Into the Mountains
My grandparents lived in the tiny little mountain town of Beulah Colorado, a 45-minute drive west of Pueblo Colorado. I would spend 2 weeks every summer in those mountains growing up. They lived in a modular home on a hill that overlooked their land with a campsite and many garages that my grandfather kept his antique model T and model A cars that he would tinker on in his retirement years. We even had a little model T car that had a lawnmower engine that we would drive around the property. The “wee T” was like a little go cart for us. I remember my grandfather showing up to the dinner table with his jeans and shirt covered in oil and rocky mountain dirt. The thought of that smell of motor oil makes me smile because it reminds me of a very hardworking man of very few words that loved his cars and his family.
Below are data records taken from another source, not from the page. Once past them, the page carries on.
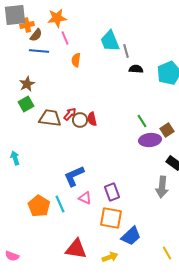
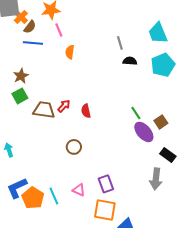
orange cross: (27, 25) -> (21, 17), turned -32
cyan trapezoid: (110, 41) -> (158, 33), moved
brown circle: (80, 120) -> (74, 147), moved
purple ellipse: (150, 140) -> (144, 132), turned 55
blue L-shape: (74, 176) -> (17, 188), moved

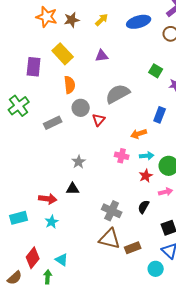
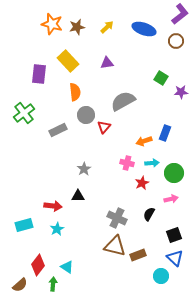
blue ellipse: (139, 22) -> (144, 29), turned 35
blue rectangle: (160, 115) -> (165, 133), moved
red star: (146, 176) -> (142, 183), moved

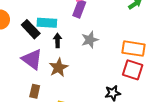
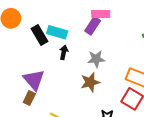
purple triangle: (32, 59) -> (34, 80), moved
brown star: (58, 68) -> (90, 82), moved

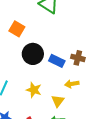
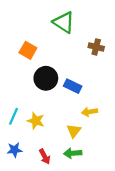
brown cross: (78, 58) -> (96, 47), moved
yellow star: (34, 90) -> (36, 121), moved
There was also a creek that ran through their property with a little bridge that led to a clearing with a salt lick for the deer.
I grew up in the 80’s and 90’s in a time before cell phones, home internet, and tv on demand. I would spend those two weeks in the mountains with my sister and cousin playing. We would explore and hike or walk barefoot following the creek with that crisp cool water while our socks and shoes sat on the bridge waiting for us to come back. We played make-believe and ran around in that warm summer sun.
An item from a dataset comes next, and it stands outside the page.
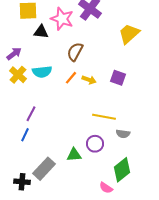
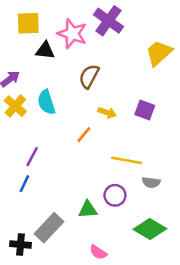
cyan semicircle: (42, 72) -> (46, 102), turned 78
orange line: (71, 78) -> (84, 135), moved
green diamond: (122, 170) -> (150, 229), turned 70
pink semicircle: (106, 188) -> (98, 252), moved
My grandparents had a pack of dogs that would follow us kids around to make sure we stayed in line. We would only go inside to eat a quick lunch and then to eat dinner, and take our baths at night and then sleep like a rock only to get up early the next morning and do it all over again. Sleeping up in those mountains always came easy.
My grandmother had hummingbird feeders that lined the front porch and at dusk every night it was a tiny hummingbird feeding frenzy, in my little mind it seemed like hundreds of the tiny little birds. I remember that my grandmother would hum songs as she did her daily chores. To this day I have had quite a few instances where a little hummingbird has buzzed directly in my face and just stays there, and I know that is my grandmother stopping by to say hello from heaven.
That little refuge of my grandparent’s mountain property shaped me as a person with love and respect for nature and my place in it. I remember my grandmother would see a spider in her house and tell me that we needed to leave him alone and we needed to live with them because it was their world and their space too. Those mountains taught me that there is a bigger picture out there and I am part of that big picture.